───── Exercise data ─────

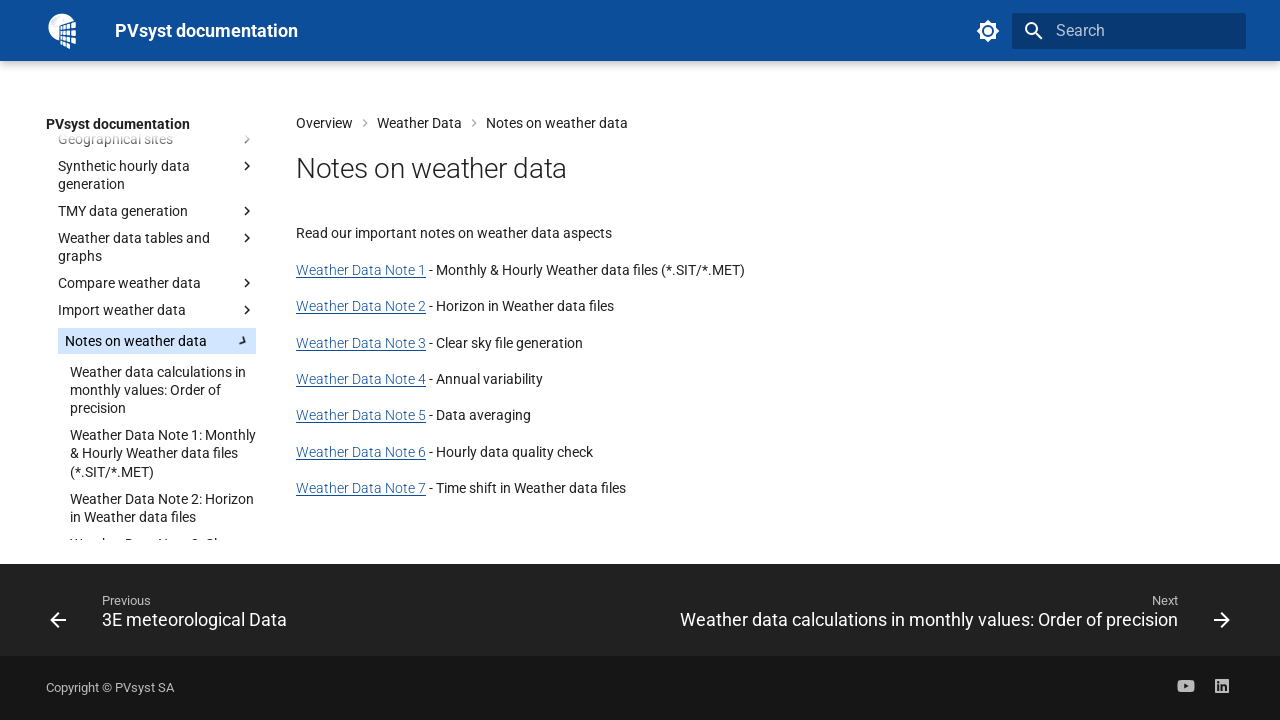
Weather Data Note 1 (361, 270)
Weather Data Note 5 (361, 415)
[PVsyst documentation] (64, 30)
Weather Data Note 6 (361, 452)
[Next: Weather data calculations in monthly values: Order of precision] (951, 616)
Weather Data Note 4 (361, 379)
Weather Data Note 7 (361, 488)
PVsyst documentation (118, 124)
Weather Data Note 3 (361, 343)
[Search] (1129, 31)
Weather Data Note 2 (361, 306)
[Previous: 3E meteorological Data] (172, 616)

─────

What the task requires - Give back exactly the lines from the one containing "[Search] (1129, 31)" through the end of the listing above, with both ends included and nothing added.

Reply -
[Search] (1129, 31)
Weather Data Note 2 (361, 306)
[Previous: 3E meteorological Data] (172, 616)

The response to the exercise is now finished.